We have the technology, but how many grants do you think these scientists get with their spitting-edge technology when it threatens the profits of huge corporations who stand to lose billions if these new technology was introduced that would allow use to live more efficiently, less wastefully, at cheaper expenses with better results...

I don't think I can say enough.

Ehkzu said...

You ask "Who in their compassionate heart would want any country to end up like China?"

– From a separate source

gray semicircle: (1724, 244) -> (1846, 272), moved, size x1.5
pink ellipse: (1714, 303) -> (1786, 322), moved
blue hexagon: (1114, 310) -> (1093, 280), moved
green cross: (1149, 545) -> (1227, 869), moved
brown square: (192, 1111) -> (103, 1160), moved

I think you should. China doesn't have millions of starving people, as India does. It's a repressive dictatorship, but starving to death takes away more rights than political repression. If you could hold a plebiscite in China, I bet they'd opt for their system over India's. Likewise if you go across the Third World to the countries where the world's 1 billion starving people more or less live, you'd see widespread scenes of utter misery & suffering that have no parallel in China.

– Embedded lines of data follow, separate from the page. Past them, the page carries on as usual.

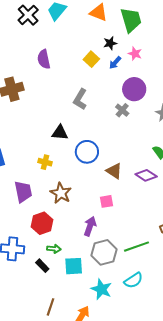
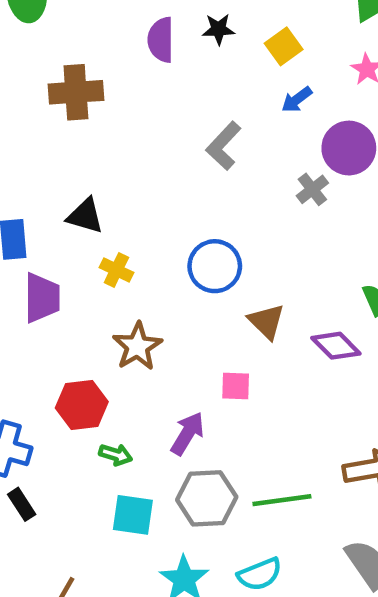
black star: (110, 43) -> (218, 29), moved
yellow square: (91, 59) -> (284, 46), moved
blue arrow: (115, 63) -> (297, 100), moved
black triangle: (60, 133) -> (85, 216), moved
purple trapezoid: (23, 192) -> (42, 298), moved
green arrow: (54, 249) -> (116, 455), moved
black rectangle: (42, 266) -> (22, 504), moved

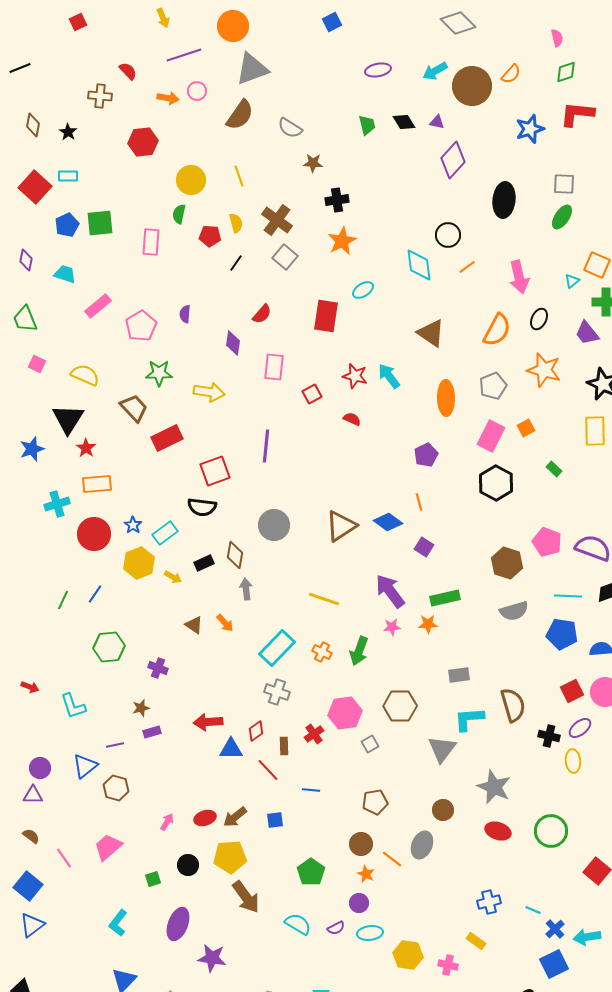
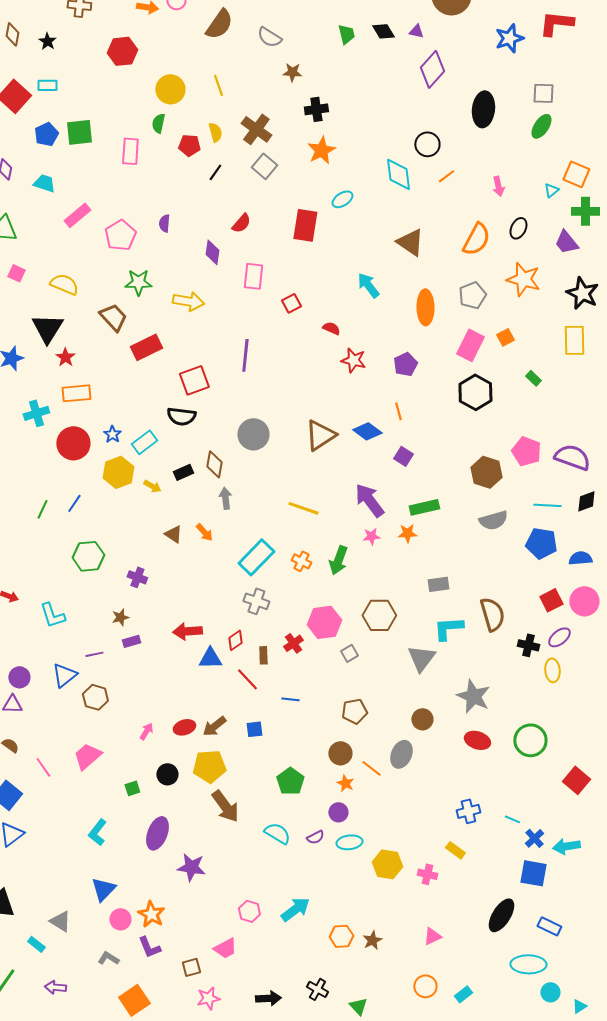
pink arrow: (519, 277) -> (498, 186), size x0.6
red star: (355, 376) -> (353, 360), moved
blue square: (554, 964) -> (533, 873), turned 36

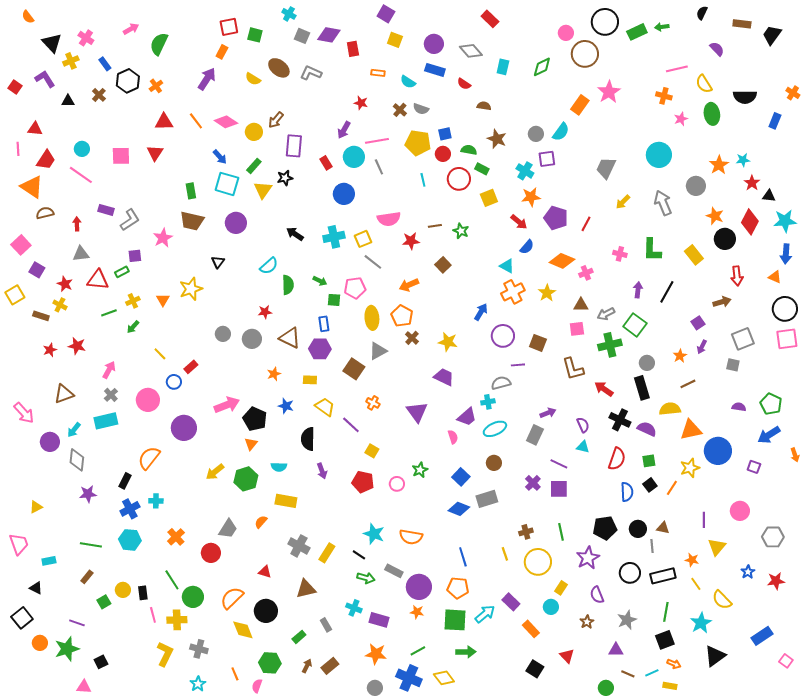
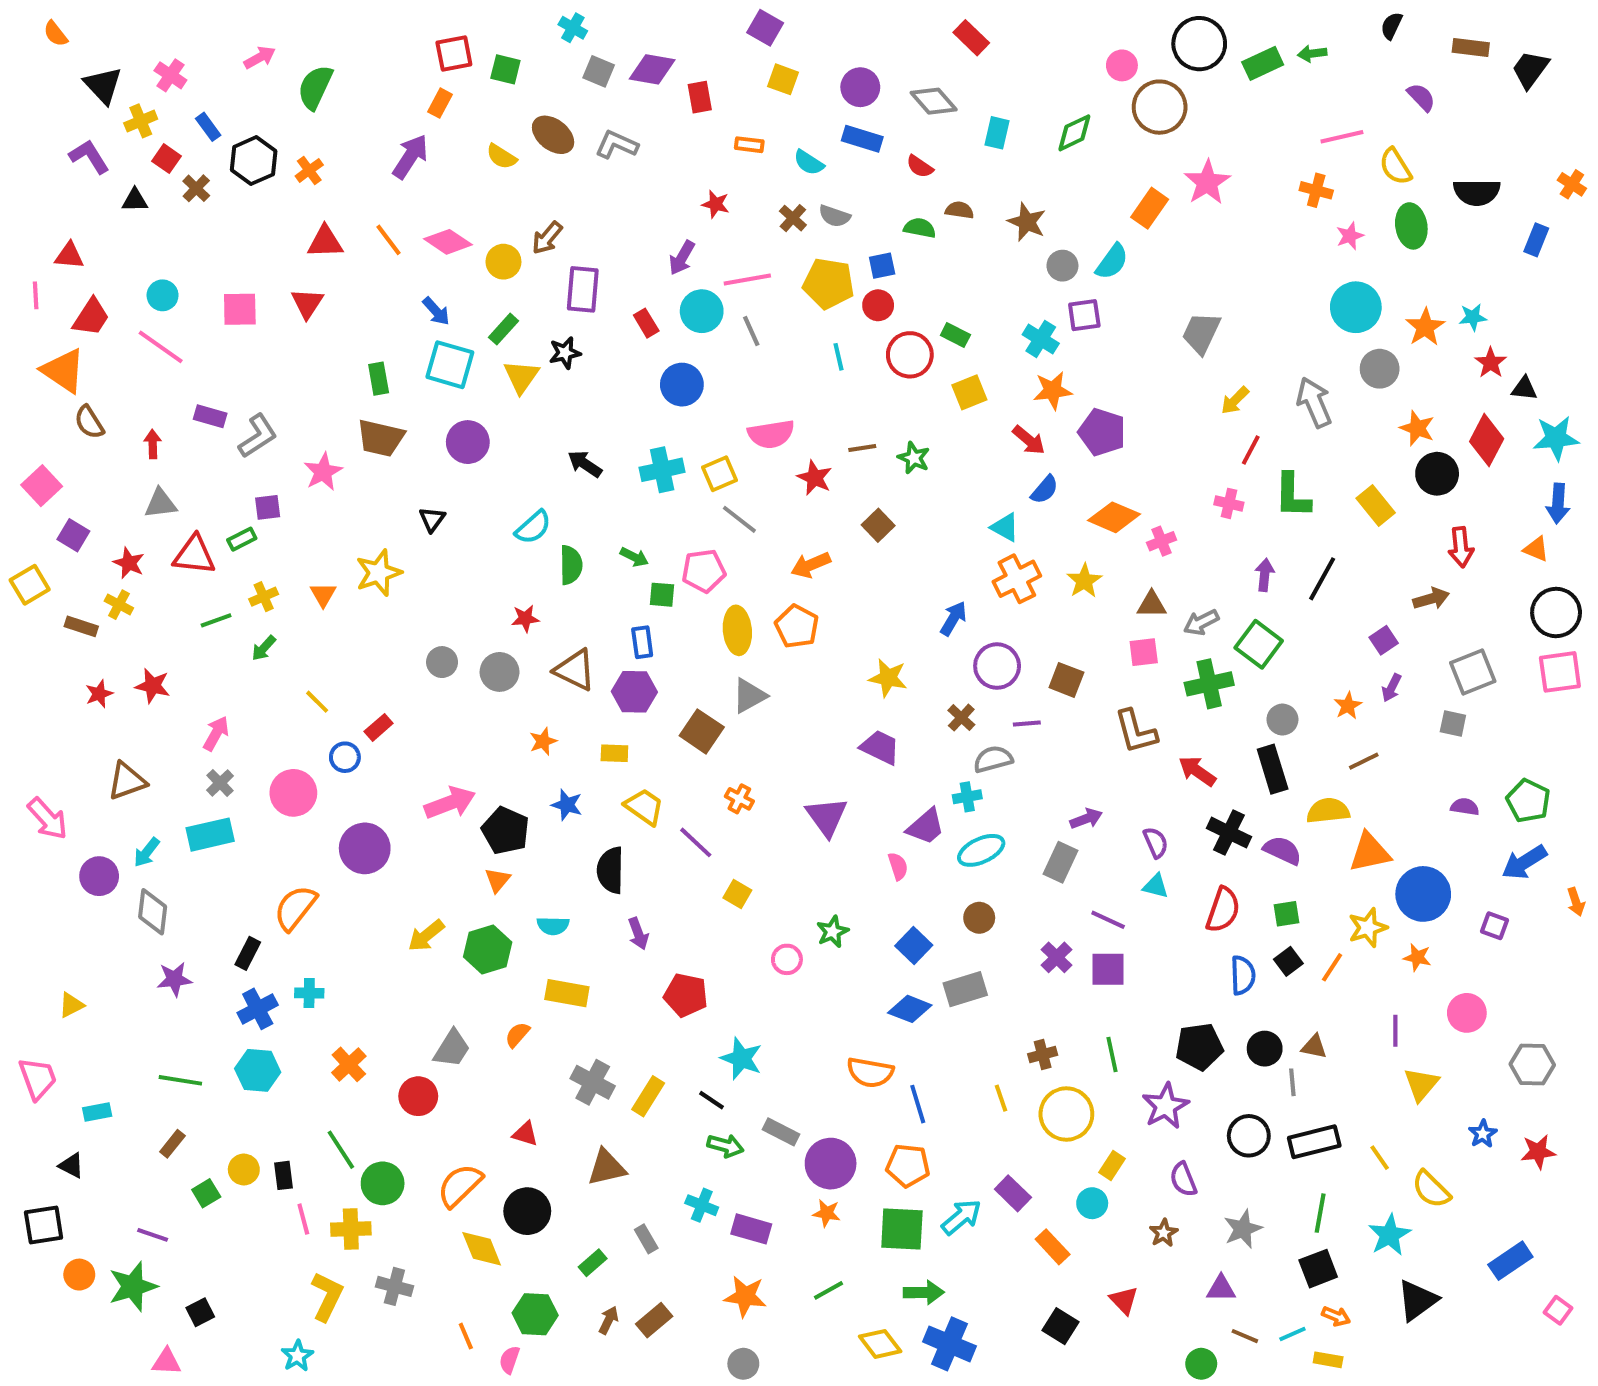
red square: (15, 87) -> (166, 159), moved
brown star: (497, 139) -> (1027, 222), moved
green semicircle: (469, 150) -> (920, 228), moved
cyan circle: (659, 155) -> (1356, 307), moved
brown semicircle: (45, 213) -> (89, 422), turned -108
red line: (586, 224) -> (1251, 450), moved
red star: (411, 241) -> (815, 478), turned 30
brown cross: (412, 338) -> (961, 718), moved
red pentagon: (363, 482) -> (686, 995), moved
orange semicircle: (411, 537) -> (870, 1072), moved
orange star: (692, 560) -> (1417, 957), moved
black square: (22, 618) -> (44, 1225), turned 30
blue cross: (409, 678) -> (949, 1344), moved
cyan star: (198, 684) -> (297, 1356), moved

For these people, their choices are not between living like Americans or living like Chinese. They're between starving to death or living like Chinese.

You say "I am not convinced that the world cannot sustain our current growth or even more."

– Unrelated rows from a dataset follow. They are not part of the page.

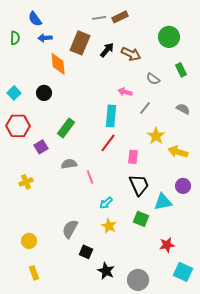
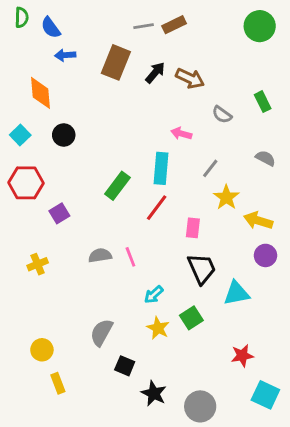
green circle: (169, 37) -> (260, 26), moved
green semicircle: (15, 38) -> (22, 17), moved
orange diamond: (58, 64) -> (40, 93), moved
gray line: (145, 108) -> (210, 168), moved
green rectangle: (66, 128) -> (117, 186), moved
gray semicircle: (69, 164) -> (100, 255), moved
purple circle: (183, 186) -> (265, 255), moved
green square: (141, 219) -> (191, 318), moved, turned 35
yellow rectangle: (34, 273) -> (58, 383), moved

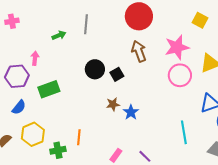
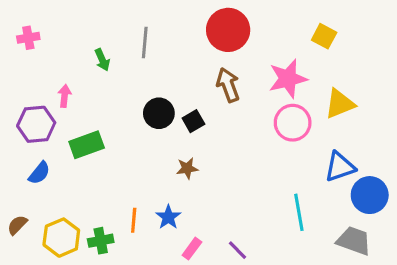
green arrow: (59, 35) -> (102, 60), turned 88
blue star: (131, 112) -> (168, 217), moved
yellow hexagon: (33, 134) -> (61, 238), moved

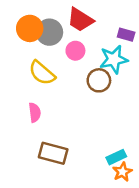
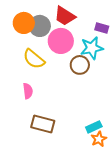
pink circle: (75, 51) -> (61, 41), size x1.6

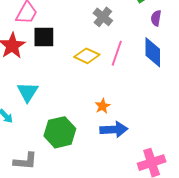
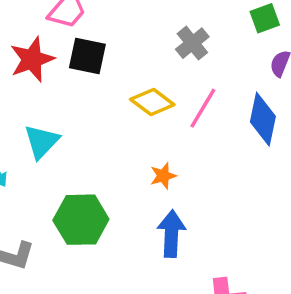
orange star: (103, 106) -> (163, 176), moved
blue arrow: (114, 129) -> (171, 234), turned -96

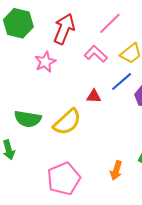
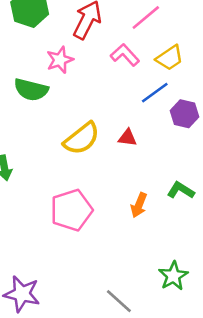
red triangle: (94, 96) -> (128, 138), moved
green semicircle: (28, 119) -> (31, 90), moved

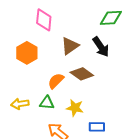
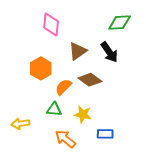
orange hexagon: (27, 53) -> (41, 68), moved
yellow arrow: (20, 104) -> (20, 124), moved

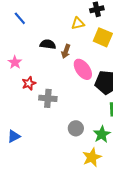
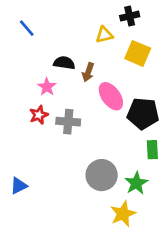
pink star: (15, 62) -> (47, 87), moved
gray cross: (48, 98) -> (68, 122), moved
gray circle: (76, 128) -> (102, 175), size x1.5

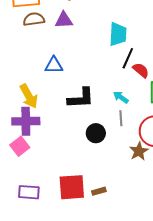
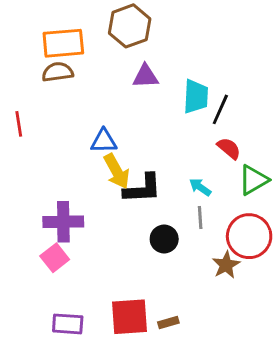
brown semicircle: (34, 19) -> (58, 72), moved
purple triangle: (64, 20) -> (145, 76), moved
black line: (128, 58) -> (220, 109), moved
yellow arrow: (29, 96) -> (117, 171), moved

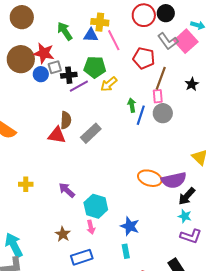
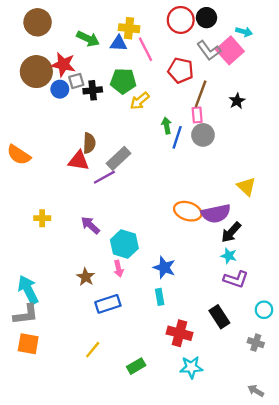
green arrow: (65, 31) -> (88, 39), turned 150
purple line: (79, 86) -> (104, 177), moved

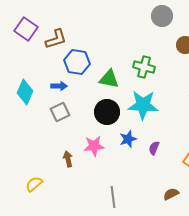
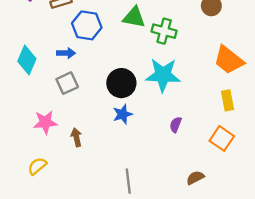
green triangle: (109, 79) -> (134, 17), moved
blue star: (128, 139) -> (123, 114), moved
pink star: (94, 146) -> (45, 122), moved

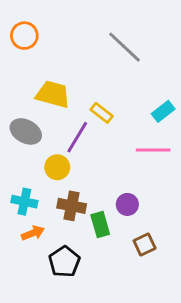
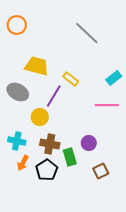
orange arrow: (33, 233) -> (23, 163), turned 140
black pentagon: (64, 262) -> (47, 170), moved

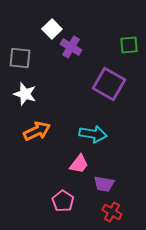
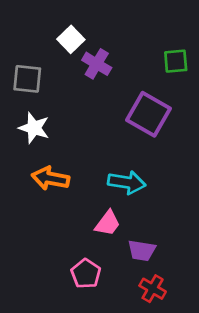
orange arrow: (37, 131) -> (50, 178), turned -144

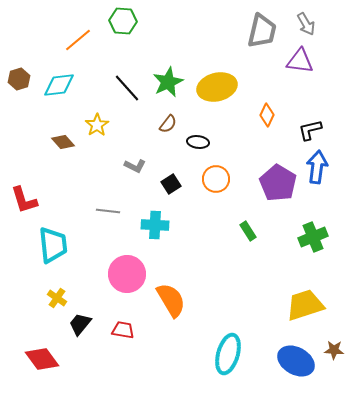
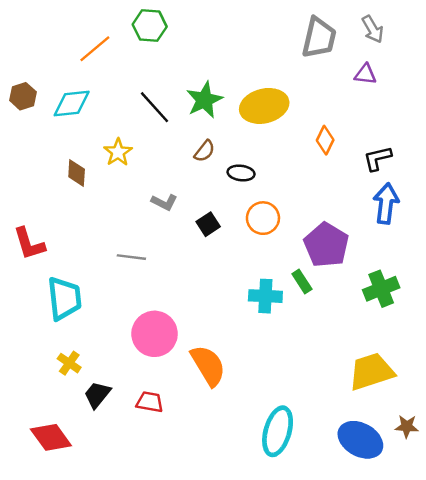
purple triangle: (300, 61) -> (365, 74), size x0.7
brown diamond: (63, 142) -> (77, 173), turned 45
purple pentagon: (278, 183) -> (326, 245), moved
cyan cross: (155, 225) -> (265, 296), moved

Well...yes & no. Right now the world's underground water table supplies (the porous aquifer), forests & fisheries are being wiped out. We can "sustain" this until the last coral reef has been bombed into oblivion, the last tree in the Amazon basin cut down, the last well run dry, and, in coastal land & farmlands that were once seabeds (such as California's Central Valley), until the water table becomes so salty that it no longer can support agriculture.

Today these things are going on at a rate that is unsustainable in the long run. Much of it is also irreversible in a human timeframe. Bombed coral reefs lose their ability to be nurseries for large numbers of food fish, & they lose that ability for generations.

Tropical forests grow on thinner soils than those of temperate lands. Absent the forest, crops grow well for a season or two, but soon the monsoon rains wash the topsoil away, & even if you let the land lie fallow for generations, the forest does not return.

Same goes for the wells running dry. The porous aquifer collapses & won't return for geological epochs.

All over the world fisheries have collapsed as factory fleets from China, Taiwan, Korea, Japan & European nations efficiently extract the last fish from fishery after fishery worldwide.

Technological developments will come, but they won't overturn the laws of physics or of biology. Collapsed porous aquifers will not return. Vanished topsoil will not return. Destroyed reefs create vast tracts of limestone rubble that new solid reefs can't grow on.

Also, the fertilizers & pesticides used to provide our current level of agricultural production are destroying fisheries in waterways & the coastal marine areas where most oceanic fish come from.

But beyond all of this, go back & look at the graph in my original article. It shows clearly how the world's population explosion hasn't taken place in the advanced nations.

For example, Mexico's population went from 20 million in 1940 to over 100 million in 2000. Say we take in the 100 million Mexicans who say they want to move here. What about the next 100 million now being conceived in the wombs of Mexican women across that country, who will also want to move to El Norte?

Without drastic intervention, the population will keep exploding until famine, plagues, & genocidal wars cap that growth.

The path of short-term compassion leads to a Hell on Earth whose magnitude few can start to comprehend.

And--much as you might rail against exploitation of the Third World by corporatists & citizens in the First World, & much as much of this indictment is true as far as it goes--the fact remains that we did not overpopulate our own nations, & they did overpopulate theirs. This is not America's fault.

So...why am I obligated to support peoples & cultures that are destroying the world? How is it moral to support such societies? Rather, aren't I morally obligated—for the sake of all future generations worldwide—to oppose any efforts that enable overpopulation to continue?